Вечером поехал навестить сестру. Нашел ее на огороде. Придя с огорода, Катя принялась варить крапиву. Я попробовал – понравилось. Не проходило минуты, чтобы сестра не жаловалась на голод, усталость, апатию. Правда, работает она много, и вид у нее вполне здоровый. Я заметил, что она отрывает нормированную пищу у своей дочери. Она питается в столовой и из продуктов, выкупленных по карточке ребенка, половину съедает сама. У нее чертовский аппетит.

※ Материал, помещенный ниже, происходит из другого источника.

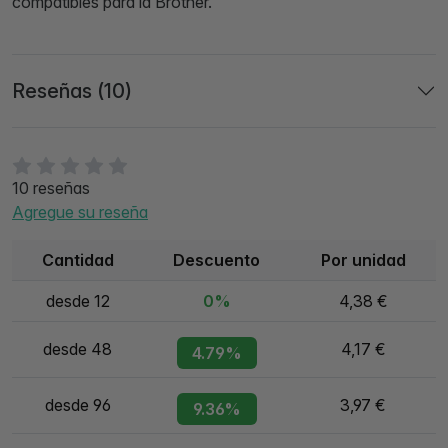
compatibles para la Brother.
Reseñas (10)
10 reseñas
Agregue su reseña
Cantidad
Descuento
Por unidad
desde 12
0%
4,38 €
desde 48
4,17 €
4.79%
desde 96
3,97 €
9.36%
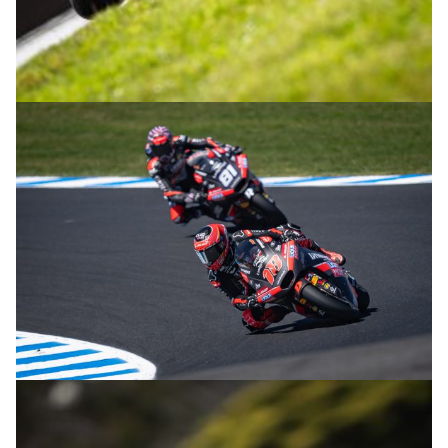
© intactGP
© intactGP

Катя собралась эвакуироваться, но не знает куда. Я отказался давать совет. ‹…›

Ездил на завод. В цех пройти не удалось. Видел у ворот шлифовальщика Михаила Иванова. Он сообщил, что остались в живых немногие. ‹…›

Навестил Мишу Владимирова, он очень изменился, опух, пожелтел. По-видимому, его скоро возьмут служить. ‹…›

В комнате у меня царит хаос, вероятно, переберусь в соседнюю. Со второго числа почти двое суток не могу получить карточки.

Вчера вечером впервые переоделся в гражданское. Вновь с утра ходил в парк. Как и во время Финской кампании, по нужде приходится оправляться в кустах. Не работает уборная. ‹…›

Сегодня только и слышны глаголы: разрушить, сжечь, уничтожить, истребить. В парке занимаются военным делом подростки – девочки и мальчики.

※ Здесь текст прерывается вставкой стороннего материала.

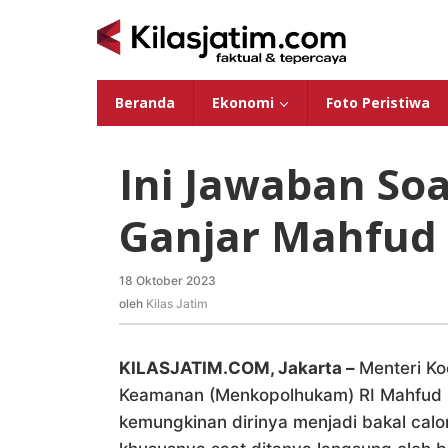
Lewati
ke
konten
Beranda
Ekonomi
Foto Peristiwa
Ini Jawaban So
Ganjar Mahfud
18 Oktober 2023
oleh
Kilas
oleh
Kilas Jatim
Jatim
KILASJATIM.COM, Jakarta –
Menteri Ko
Keamanan (Menkopolhukam) RI Mahfud
kemungkinan dirinya menjadi bakal calo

Дело идет к вечеру, а карточки еще не получил. Голова кружится от голода, часа два назад обстреливали наш район. ‹…›

Плохо без часов. На улице они стоят, а дома их нет вовсе. Дома копался в книгах и рукописях. Нашел много ценного материала. «Лишний» нагрел печку до красна. Жаль, что в дневниках много пробелов. ‹…›

Ползут слухи, что немцы концентрируют войска вдоль Ленинграда.

20 июня 1942 года

‹…› В городе на остановках, перекрестках, уцелевших заборах пестрят объявления. Срочно продается. Ниже следует перечисление, адрес и часы распродажи. Все как по уставу. Всевозможные почерки и напечатанные на машинках, принадлежат так называемым эвакуирующимся из Ленинграда. Одни едут к родным или знакомым в глубокий тыл, где спокойнее, надежнее, а главное, сытнее. Другим все равно куда ехать, лишь бы подальше от голода и обстрелов. Они готовы скитаться по чужим углам, только бы выехать из Ленинграда. Эвакуироваться можно только тем, у кого есть дети, и негодным к военной службе. Многие мечтают уехать, но не разрешают. Есть и такие: и не мечтают покинуть город, но их выселяют принудительно, считая неблагонадежными. ‹…›

Кому война, а кому нажива. Это поговорка нынче в моде. Одни ходят на рынок обменять последнее трико на двести граммов хлеба, чтобы выжить, другие посещают комиссионные магазины, откуда выносят фарфоровые вазы, сервизы, меха, и надеются еще долго прожить.

Одни ходят на работу к семи часам утра и возвращаются к восьми вечера, собирают траву, щепки, а потом варят обед и в полночь ложатся спать с надеждой увидеть во сне перловую кашу, а быть может, сосиски. Другие ловчат, приспосабливаются, пытаются, иной раз не без успеха, обобрать ближнего, урвать для себя что-то для собственного пропитания. Одни отдают детей в очаги и ясли, а сами работают, другие обворовывают собственных детей.

Ленинградцы разучились спокойно разговаривать: остроты, желчь, зависть поднялись до сарказма. ‹…›

Почти половина женщин стали курить. Курят из-за баловства или кокетства, от голода, от злости, а потом уже по привычке. Табак дорогой. Сто грамм стоит фунт хлеба. Одни женщины обтрепались, износились, обветшали и платьем, и телом, другие лоснятся от жира и щеголяют шелковыми тряпками.

Покойников продолжают хоронить без гробов. К этому привыкли, к тому же дешево и сердито: и дров будет больше, и лес целее.